**TASK TO CARRY OUT**
Whenever a picture appears, leave it out while repeating all the other data exactly.

**GIVEN INFORMATION**
# # #
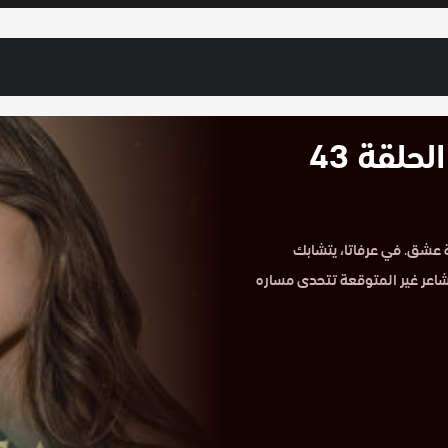
مسلسل بين الجنة والنار مترجم الحلقة 43
جم HD الحلقة 43 على موقع حكاية عشق. في عرفاتا، يتشابك
شاعر غير المتوقعة تتحدى مساره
# # #
**RESPONSE AREA**
مسلسل بين الجنة والنار مترجم الحلقة 43
جم HD الحلقة 43 على موقع حكاية عشق. في عرفاتا، يتشابك
شاعر غير المتوقعة تتحدى مساره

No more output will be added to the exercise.